▶ Supplied entries
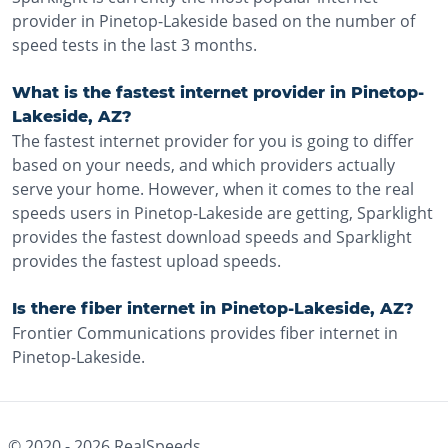
provider in Pinetop-Lakeside based on the number of
speed tests in the last 3 months.
What is the fastest internet provider in Pinetop-
Lakeside, AZ?
The fastest internet provider for you is going to differ
based on your needs, and which providers actually
serve your home. However, when it comes to the real
speeds users in Pinetop-Lakeside are getting, Sparklight
provides the fastest download speeds and Sparklight
provides the fastest upload speeds.
Is there fiber internet in Pinetop-Lakeside, AZ?
Frontier Communications provides fiber internet in
Pinetop-Lakeside.
© 2020 -
2026
RealSpeeds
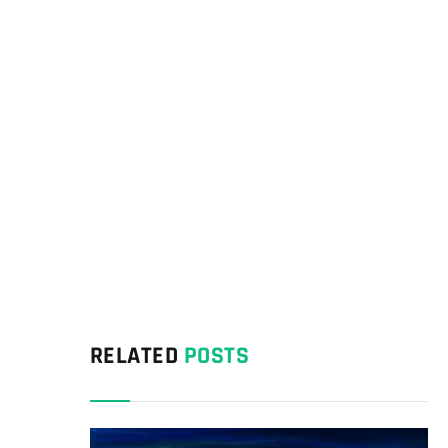
RELATED
POSTS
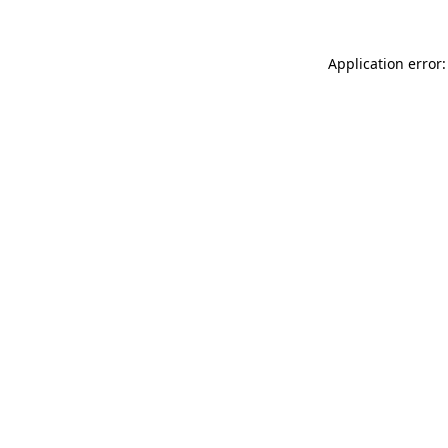
Application error:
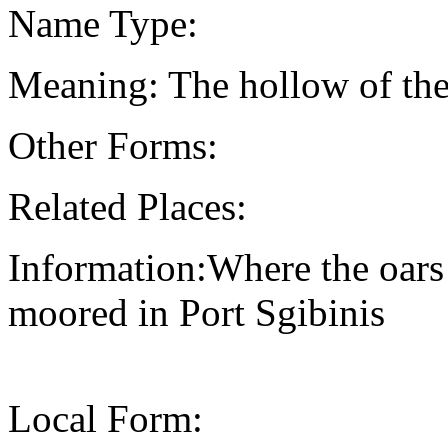
Name Type:
Meaning: The hollow of the
Other Forms:
Related Places:
Information:Where the oars 
moored in Port Sgibinis
Local Form:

▶ What is needed
Exact reproduction is required for the lines from the one containing "Is there fiber" through the end of the material, and for those lines only, without pictures.

▶ Answer box
Is there fiber internet in Pinetop-Lakeside, AZ?
Frontier Communications provides fiber internet in
Pinetop-Lakeside.
© 2020 -
2026
RealSpeeds
RELATED
POSTS
Application error:
Name Type:
Meaning: The hollow of the
Other Forms:
Related Places:
Information:Where the oars 
moored in Port Sgibinis
Local Form:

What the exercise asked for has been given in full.